Jako, że z FleetwoodMac'kami
Buckingham, pomimo twórczego zapału, od lat nie mógł się
ufonograficznić, wreszcie wziął sprawy w swoje ręce i w stosownym dla
stylu grupy nagrał płytę bez choćby jednej skazy. I to jest też w stu
procentach jego płyta - maestro zaśpiewał wszystkie pierwsze, jak i
backgroundowe partie wokalne, do tego zagrał na gitarach akustycznej,
elektrycznej oraz gitarowym syntezatorze, ponadto na basie oraz również
jego syntezatorowym odpowiedniku, także na perkusji żywej plus tej programowanej, a i całość wyprodukował. Wielozadaniowy, wszechuzdolniony człowiek, o dumnie brzmiącym nazwisku największego na świecie pałacu królewskiego.

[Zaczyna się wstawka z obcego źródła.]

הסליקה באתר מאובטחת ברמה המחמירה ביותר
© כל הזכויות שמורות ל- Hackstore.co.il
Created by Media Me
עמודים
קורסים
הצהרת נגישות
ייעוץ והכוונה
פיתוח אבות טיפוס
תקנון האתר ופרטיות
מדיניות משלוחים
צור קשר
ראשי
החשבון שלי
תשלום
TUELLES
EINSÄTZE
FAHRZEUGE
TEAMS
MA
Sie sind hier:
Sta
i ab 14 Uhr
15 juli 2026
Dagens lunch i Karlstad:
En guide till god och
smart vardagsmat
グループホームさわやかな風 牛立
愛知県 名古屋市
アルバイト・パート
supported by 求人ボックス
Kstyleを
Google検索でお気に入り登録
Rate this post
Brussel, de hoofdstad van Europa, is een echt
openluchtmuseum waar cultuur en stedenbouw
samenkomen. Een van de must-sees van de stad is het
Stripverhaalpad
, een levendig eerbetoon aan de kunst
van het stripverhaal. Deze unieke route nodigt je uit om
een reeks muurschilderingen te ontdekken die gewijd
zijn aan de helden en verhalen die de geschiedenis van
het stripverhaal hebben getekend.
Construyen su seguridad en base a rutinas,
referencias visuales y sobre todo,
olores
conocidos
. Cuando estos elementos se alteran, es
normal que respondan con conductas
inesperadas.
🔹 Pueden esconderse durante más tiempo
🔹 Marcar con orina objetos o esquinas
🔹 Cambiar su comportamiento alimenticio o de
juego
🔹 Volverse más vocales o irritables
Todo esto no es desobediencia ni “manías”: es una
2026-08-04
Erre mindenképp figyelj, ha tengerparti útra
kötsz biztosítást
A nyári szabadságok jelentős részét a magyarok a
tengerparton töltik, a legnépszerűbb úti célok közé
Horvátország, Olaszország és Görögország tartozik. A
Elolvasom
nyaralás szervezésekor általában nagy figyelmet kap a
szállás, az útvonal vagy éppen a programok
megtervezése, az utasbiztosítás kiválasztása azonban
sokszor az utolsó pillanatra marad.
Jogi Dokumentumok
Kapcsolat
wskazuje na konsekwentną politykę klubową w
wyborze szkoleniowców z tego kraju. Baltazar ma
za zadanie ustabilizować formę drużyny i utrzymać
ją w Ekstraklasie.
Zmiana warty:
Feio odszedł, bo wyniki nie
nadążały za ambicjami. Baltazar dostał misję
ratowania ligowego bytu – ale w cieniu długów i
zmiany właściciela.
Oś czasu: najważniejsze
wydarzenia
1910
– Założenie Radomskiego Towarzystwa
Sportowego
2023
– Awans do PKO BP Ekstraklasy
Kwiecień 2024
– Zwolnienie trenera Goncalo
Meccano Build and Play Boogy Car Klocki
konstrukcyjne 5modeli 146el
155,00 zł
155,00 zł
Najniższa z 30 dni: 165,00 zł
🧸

Dwie powłoki. Z jednej strony na "Lindsey Buckingham" zapanowała atmosfera napiętej struny, jednak drugie, to pogodniejsze oblicze płyty, wypełniają swobodnej ręki, niemal FleetwoodMac'kowe piosenki. A to, że każdy ma wokół siebie ludzi, którzy wgryźliby się w naszą szyjną tętnicę, wiadomo nie od dziś, i Lindsey też ma tego świadomość.
a.m.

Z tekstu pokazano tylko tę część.